I recall vividly Sharon making a phone call just to inquire about a puggle she saw an ad for online, and telling the lady our credit crd number to pay for two puggles! I also recall the panic in my phone when I said “Two? what do you mean two? Hello?! What are you doing Sharon?” and she just waved me off and it was done. We had two puggles on the way.

And although our dogs were not as much trouble as Marley was in the movie, they sure were not great. They pooped all over themselves in their crate, they chewed up many an expensive item, they demanded attention, and definitely disrupted our lives.

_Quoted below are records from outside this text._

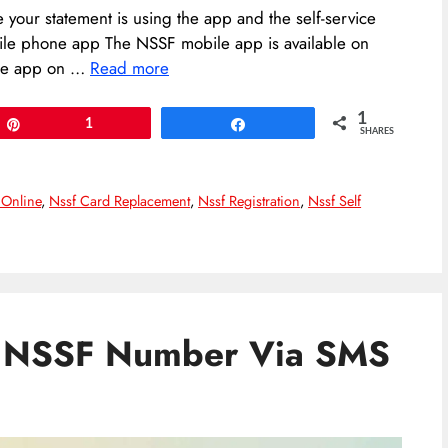
your statement is using the app and the self-service
ile phone app The NSSF mobile app is available on
the app on …
Read more
1
Pin
1
Share
SHARES
 Online
,
Nssf Card Replacement
,
Nssf Registration
,
Nssf Self
r NSSF Number Via SMS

I remember our first Valentine’s day after getting them and not long after getting them semi-potty-trained. Sharon and I had went out for a romantic dinner. Everything went great and we were in a great mood. It had been a while since we felt safe to leave them alone for a couple of hours and just relax while dining out. I distinctly remember walking up to the motorhome without a care in the world, just totally at ease and happy. As I opened the door I saw little red and silver wrapper all over and chewed cardboard strewn about, with Jack behaving like he was on speed, and Jinjer howling away in delight over the fun she had been having. We have come to find out that if Jinjer is crazy when we walk in the door, she has most likely been tearing something up.

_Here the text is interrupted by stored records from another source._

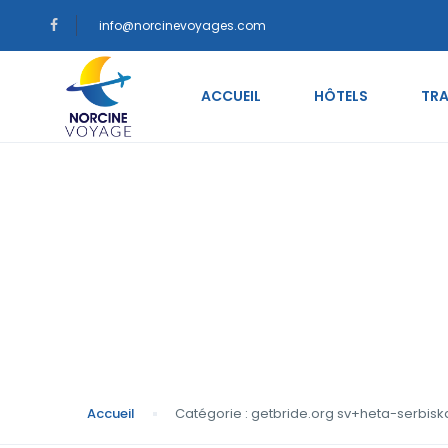
info@norcinevoyages.com
ACCUEIL
HÔTELS
TRA
Catégorie : getbrid
brudbestГ¤llning
Accueil
Catégorie : getbride.org sv+heta-serbisk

At first I was taken back, “What is all that.” I thought in my head. Then it all hit, first the fact that it was the box of dark chocolate truffles Sharon gave me, then the fact the dogs ate them, and then my stomach sank when my brain recalled that chocolate is deadly to dogs. Sharon’s brain must have been processing it all exactly the same because we both got the look of panic on our faces at the same time.

“What do we do?” Sharon frantically asked. Flashbacks to just a week ago when we came home to almost the same scene only involving the chemicals for our sewer system flooded my head. So we did the same thing this time as then, we called the 24 hour pet emergency hotline. They told us to get them to a vet immediately. So much for the romantic, peaceful night.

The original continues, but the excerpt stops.